* **Problem to solve**
Scan the records for lines with the string "breadcrumb". Say how many there are, and add nothing.
━━━━━ Recorded data ━━━━━
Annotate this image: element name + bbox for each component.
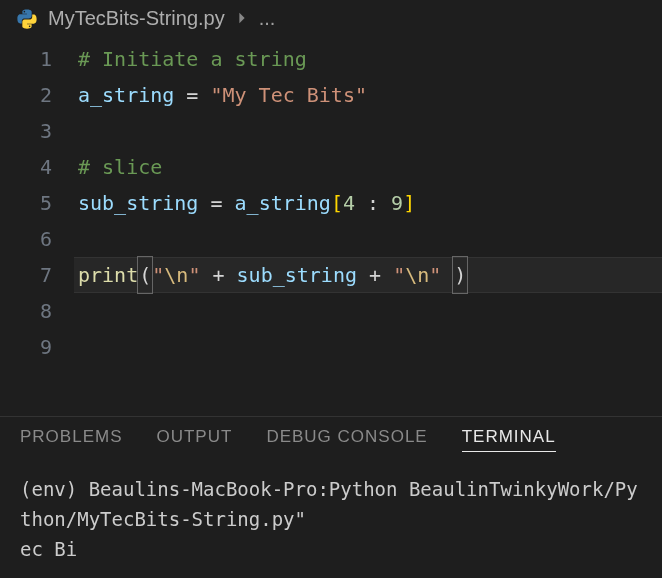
code-token: = xyxy=(174,77,210,113)
code-line[interactable]: # slice xyxy=(78,149,662,185)
code-token: " xyxy=(393,257,405,293)
code-token: # Initiate a string xyxy=(78,41,307,77)
code-token: ] xyxy=(403,185,415,221)
code-token: \n xyxy=(164,257,188,293)
code-token: + xyxy=(200,257,236,293)
code-token: a_string xyxy=(78,77,174,113)
tab-terminal[interactable]: TERMINAL xyxy=(462,427,556,452)
code-line[interactable] xyxy=(78,293,662,329)
code-token: : xyxy=(355,185,391,221)
code-line[interactable] xyxy=(78,329,662,365)
tab-output[interactable]: OUTPUT xyxy=(156,427,232,452)
code-token: sub_string xyxy=(237,257,357,293)
code-token: [ xyxy=(331,185,343,221)
code-area[interactable]: # Initiate a stringa_string = "My Tec Bi… xyxy=(78,41,662,416)
line-number: 2 xyxy=(0,77,52,113)
terminal-line: (env) Beaulins-MacBook-Pro:Python Beauli… xyxy=(20,474,642,534)
code-token: \n xyxy=(405,257,429,293)
tab-problems[interactable]: PROBLEMS xyxy=(20,427,122,452)
tab-debug-console[interactable]: DEBUG CONSOLE xyxy=(266,427,427,452)
panel-tabs: PROBLEMS OUTPUT DEBUG CONSOLE TERMINAL xyxy=(0,416,662,460)
code-editor[interactable]: 123456789 # Initiate a stringa_string = … xyxy=(0,37,662,416)
breadcrumb[interactable]: MyTecBits-String.py ... xyxy=(0,0,662,37)
line-number: 7 xyxy=(0,257,52,293)
code-line[interactable]: # Initiate a string xyxy=(78,41,662,77)
line-number: 6 xyxy=(0,221,52,257)
code-token: sub_string xyxy=(78,185,198,221)
code-token: = xyxy=(198,185,234,221)
breadcrumb-filename[interactable]: MyTecBits-String.py xyxy=(48,7,225,30)
code-token: " xyxy=(188,257,200,293)
terminal-output: ec Bi xyxy=(20,534,642,564)
code-line[interactable] xyxy=(78,113,662,149)
code-token: "My Tec Bits" xyxy=(210,77,367,113)
line-number-gutter: 123456789 xyxy=(0,41,78,416)
code-token: print xyxy=(78,257,138,293)
code-token: 4 xyxy=(343,185,355,221)
line-number: 3 xyxy=(0,113,52,149)
code-token: " xyxy=(429,257,441,293)
line-number: 5 xyxy=(0,185,52,221)
code-token: # slice xyxy=(78,149,162,185)
code-line[interactable] xyxy=(78,221,662,257)
line-number: 4 xyxy=(0,149,52,185)
line-number: 9 xyxy=(0,329,52,365)
code-token: ( xyxy=(137,256,153,294)
python-file-icon xyxy=(16,8,38,30)
code-token: ) xyxy=(452,256,468,294)
chevron-right-icon xyxy=(235,7,249,30)
code-line[interactable]: a_string = "My Tec Bits" xyxy=(78,77,662,113)
line-number: 8 xyxy=(0,293,52,329)
line-number: 1 xyxy=(0,41,52,77)
code-token: 9 xyxy=(391,185,403,221)
code-token: a_string xyxy=(235,185,331,221)
code-line[interactable]: print("\n" + sub_string + "\n" ) xyxy=(74,257,662,293)
breadcrumb-ellipsis[interactable]: ... xyxy=(259,7,276,30)
code-line[interactable]: sub_string = a_string[4 : 9] xyxy=(78,185,662,221)
code-token: " xyxy=(152,257,164,293)
code-token: + xyxy=(357,257,393,293)
terminal-panel[interactable]: (env) Beaulins-MacBook-Pro:Python Beauli… xyxy=(0,460,662,578)
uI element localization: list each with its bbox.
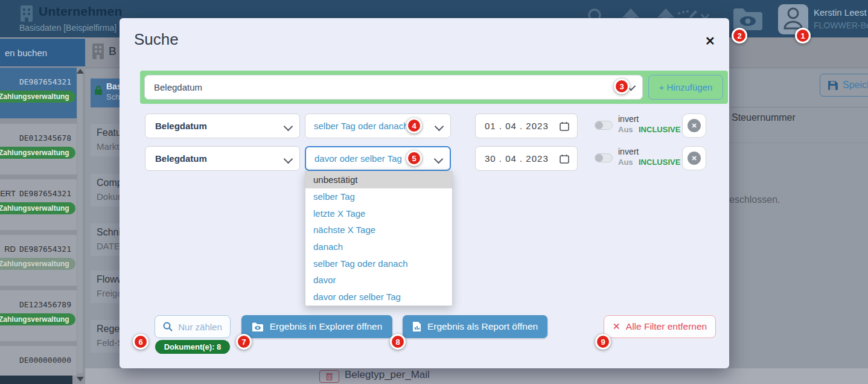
dropdown-option[interactable]: danach [305,238,452,255]
toggle-state-label: Aus [618,125,633,134]
vat-number: DE987654321 [19,189,71,198]
annotation-marker-2: 2 [732,28,747,43]
condition-dropdown-list: unbestätigt selber Tag letzte X Tage näc… [305,171,453,306]
company-list-item[interactable]: DE000000000 [0,346,77,376]
scroll-down-icon[interactable] [77,377,84,382]
add-filter-band: Belegdatum + Hinzufügen [140,71,728,104]
remove-filter-button[interactable]: ✕ [682,146,706,170]
company-list-item[interactable]: RDDE987654321 Zahlungsverwaltung [0,235,77,286]
date-value: 01 . 04 . 2023 [485,121,549,131]
filter-field-value: Belegdatum [155,153,207,164]
count-only-button[interactable]: Nur zählen [155,315,231,338]
status-badge: Zahlungsverwaltung [0,258,75,270]
tile-subtitle: Sch [106,92,120,101]
scroll-up-icon[interactable] [77,69,84,74]
add-filter-label: + Hinzufügen [659,82,713,92]
vat-number: DE987654321 [19,245,71,254]
delete-button[interactable] [319,370,339,383]
add-filter-button[interactable]: + Hinzufügen [648,75,723,100]
dropdown-option[interactable]: davor oder selber Tag [305,289,452,306]
company-name-partial: B [109,45,116,58]
dropdown-option[interactable]: selber Tag [305,188,452,205]
section-title: Featu [97,127,121,138]
dropdown-option[interactable]: nächste X Tage [305,222,452,238]
close-icon[interactable]: ✕ [705,34,715,48]
page-title: Unternehmen [39,4,123,19]
company-list-item[interactable]: ERTDE987654321 Zahlungsverwaltung [0,179,77,230]
status-badge: Zahlungsverwaltung [0,91,75,103]
chevron-down-icon [285,156,292,162]
status-badge: Zahlungsverwaltung [0,313,75,325]
sidebar-footer-bar [0,376,72,384]
filter-condition-value: davor oder selber Tag [314,153,402,164]
input-underline [729,142,868,143]
annotation-marker-8: 8 [390,334,406,350]
mode-label: INCLUSIVE [639,125,680,134]
remove-filter-button[interactable]: ✕ [682,114,706,138]
chevron-down-icon [436,123,442,130]
page-subtitle: Basisdaten [Beispielfirma] [19,23,116,33]
invert-toggle[interactable] [595,153,613,162]
annotation-marker-3: 3 [614,78,630,94]
save-label: Speich [843,80,868,91]
user-organization: FLOWWER-Beis [814,21,868,30]
dropdown-option[interactable]: davor [305,272,452,289]
annotation-marker-9: 9 [595,334,611,350]
company-list-item[interactable]: DE987654321 Zahlungsverwaltung [0,68,77,118]
date-input[interactable]: 01 . 04 . 2023 [475,114,578,138]
status-badge: Zahlungsverwaltung [0,202,75,214]
company-list-item[interactable]: DE012345678 Zahlungsverwaltung [0,124,77,174]
company-list-item[interactable]: DE123456789 Zahlungsverwaltung [0,290,77,341]
filter-condition-value: selber Tag oder danach [314,121,409,131]
save-button[interactable]: Speich [820,74,868,97]
count-only-label: Nur zählen [178,322,222,332]
annotation-marker-6: 6 [133,334,148,350]
invert-label: invert [618,114,639,124]
dropdown-option[interactable]: unbestätigt [305,171,452,188]
chevron-down-icon [285,123,292,130]
search-icon [163,322,173,331]
date-value: 30 . 04 . 2023 [485,153,549,164]
open-in-explorer-button[interactable]: Ergebnis in Explorer öffnen [241,315,392,338]
section-title: Comp [97,178,123,188]
vat-number: DE012345678 [19,133,71,142]
dropdown-option[interactable]: selber Tag oder danach [305,255,452,272]
building-icon [19,5,34,24]
status-badge: Zahlungsverwaltung [0,147,75,159]
user-name: Kerstin Leest [814,7,867,18]
open-as-report-button[interactable]: Ergebnis als Report öffnen [403,315,547,338]
sidebar-scrollbar[interactable] [77,74,83,373]
tax-number-label: Steuernummer [732,112,796,123]
invert-label: invert [618,147,639,156]
annotation-marker-5: 5 [406,150,422,166]
annotation-marker-1: 1 [795,28,811,43]
filter-field-select[interactable]: Belegdatum [145,114,300,138]
dropdown-option[interactable]: letzte X Tage [305,205,452,222]
open-in-explorer-label: Ergebnis in Explorer öffnen [270,321,383,332]
sidebar-tab-label: en buchen [5,48,47,58]
field-type-select[interactable]: Belegdatum [144,75,643,100]
mode-label: INCLUSIVE [639,158,680,167]
vat-prefix: RD [4,245,16,254]
lock-icon [94,85,103,97]
sidebar-tab-buchen[interactable]: en buchen [0,39,85,66]
list-row-label: Belegtyp_per_Mail [345,369,430,381]
clear-all-filters-button[interactable]: ✕ Alle Filter entfernen [604,315,716,338]
invert-toggle[interactable] [595,121,613,130]
date-input[interactable]: 30 . 04 . 2023 [475,146,578,171]
section-title: Schni [97,227,121,238]
open-as-report-label: Ergebnis als Report öffnen [427,321,538,332]
calendar-icon[interactable] [560,154,569,166]
filter-condition-select-open[interactable]: davor oder selber Tag [305,146,451,171]
annotation-marker-4: 4 [406,118,422,133]
filter-field-select[interactable]: Belegdatum [145,146,300,171]
clear-icon: ✕ [613,321,621,332]
partial-sentence: eschlossen. [729,194,780,205]
folder-eye-icon [252,322,264,332]
company-building-icon [92,43,104,62]
clear-all-filters-label: Alle Filter entfernen [626,321,707,332]
vat-number: DE987654321 [19,77,71,86]
document-count-badge: Dokument(e): 8 [155,340,230,354]
calendar-icon[interactable] [560,121,569,133]
filter-condition-select[interactable]: selber Tag oder danach [305,114,451,138]
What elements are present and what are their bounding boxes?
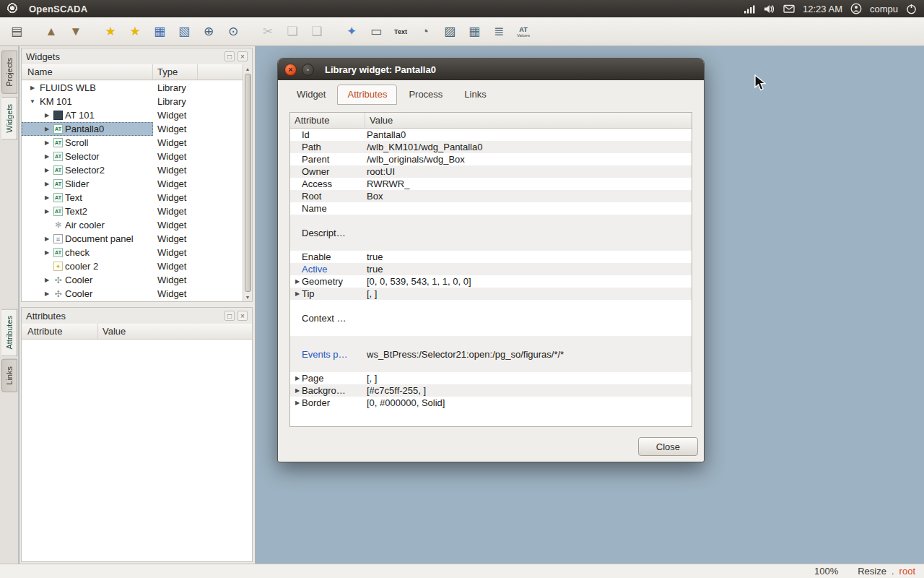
━━━━━
* **Your response**
3